Luchando contra el absentismo laboral

absentismo laboral

 

Hace ya algunos meses, un gerente me preguntaba cómo podía luchar contra el absentismo laboral en su empresa. Me explicaba que a lo largo del año, justificada o injustificadamente, los trabajadores de su empresa faltaban una media de 10 días laborales cada uno, es decir, algunos no faltaban, y otros, por diversas causas, podían ausentarse de su puesto hasta dos semanas o tres. Y la verdad, es que el absentismo laboral es una de las mayores lacras de este país.

Tipos de absentismo laboral

  • Absentismo previsible y justificado: como podemos deducir, se trata de aquellas faltas por enfermedad, bajas justificadas, mudanzas, días por contraer matrimonio, por paternidad, etc.
  • Absentismo no previsible y sin justificación: son aquellos días en los que se falta y no se justifica porque. Por ejemplo, una gestión personal, que si tengo que acompañar a mi hijo al colegio, que si perdí el tren y no llego, que si me duele la cabeza y mañana ya voy…
  • Absentismo presencial: Es cuando el trabajador acude a su puesto, pero no realiza las tareas asignadas, sino cosas personales, con lo cual no produce para la empresa.

Yo le pregunté a dicho gerente, qué tipo de absentismo laboral es el que más le preocupa. Lógicamente, me dijo que el no previsible y el presencial, dado que el otro no se puede remediar, simplemente sucede y la ley lo regula. Pero ¿Qué hacemos con los otros dos tipos?

Lo primero que le dije es que tiene que analizar o buscar un porque de es absentismo laboral. Lógicamente, no para todo el mundo el motivo es el mismo, pero en algunos casos, el absentismo se produce por culpa de como funciona la empresa, y en otros casos, es el propio trabajador el que se aprovecha de las situaciones. Por lo cual, nos tenemos que preguntar, ¿por qué sucede?

Bien, si el problema es del trabajador, que por el motivo que sea ha decidido boicotear a la empresa, o hacer que le despidan, siempre hay que recurrir a las normas y a la ley para cubrirse y hacer cumplir el contrato laboral que en su día se firmó.

En el caso del absentismo no previsible, la única o mejor opción que tenemos es la de recurrir a la ley. Lógicamente, tenemos que ser benevolentes con nuestros trabajadores, pero sin llegar a la permisividad absoluta, de la que hay expertos en aprovecharse. Lo que significa en que caso de absentismo, deberíamos pedir un justificante, aunque sea con retraso. Si se ha ido al banco, un recibo con sello, y si el tren llegó tarde, también hay justificantes para eso. En el caso de que se reincida, se entrega una notificación de falta por escrito al trabajador avisándole de la falta y  de sus posibles consecuencias.

En el caso de que sea absentismo presencial, el tema es mucho más complicado. Existen expertos en simular que trabajan mucho pero que no hacen nada. Gente que se pasea todo el día por la oficina con papeles en la mano, hablando con todo el mundo, pero no trabaja, sino que se pasea y habla de sus cosas. Eso sí, su omnipresencia en todo el despacho hace creer que trabaja más que nadie. ¿Cómo detectamos este tipo de absentismo laboral?

Este es posiblemente el más complicado de detectar, y no existe una regla fija. Pero si la empresa es organizada, y se sospecha de que alguien no trabaja como debería, se pueden asignar tareas específicas a esa persona, tareas que no puedan hacer otras personas, y ver el tiempo que tardan en realizarse, y con que calidad. Esto determinará si realmente la persona está por lo que tiene que estar, o está por sus cosas.

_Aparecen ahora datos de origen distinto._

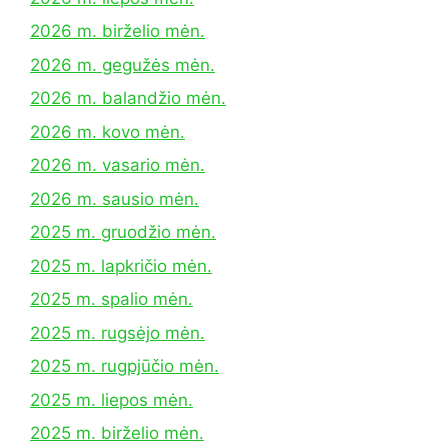
2026 m. birželio mėn.
2026 m. gegužės mėn.
2026 m. balandžio mėn.
2026 m. kovo mėn.
2026 m. vasario mėn.
2026 m. sausio mėn.
2025 m. gruodžio mėn.
2025 m. lapkričio mėn.
2025 m. spalio mėn.
2025 m. rugsėjo mėn.
2025 m. rugpjūčio mėn.
2025 m. liepos mėn.
2025 m. birželio mėn.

Otro sistema es recurrir a programas de listas de tareas, o de medir productividad, con lo que podremos saber como trabaja esta persona, tanto individualmente como en proporción comparándolo con sus compañeros.

Ahora bien, ¿Qué sucede si detectamos que no es solo una persona, que es un grupo, y todo nos apunta a que hay un descontento general? ¿Puede la empresa tener la culpa de su propio absentismo presencial? La respuesta es un rotundo sí. Una de las tareas más importantes de una empresa es mantener la motivación de los empleados en un nivel alto, para que sean proactivos y tengan ganas de trabajar, de concentrarse, que noten que luchan por algo, que son parte de un equipo, que van a ganar, que van a ascender, que van a crecer con la empresa. Pero para solucionar esto, necesitaremos utilizar mejores técnicas de motivación.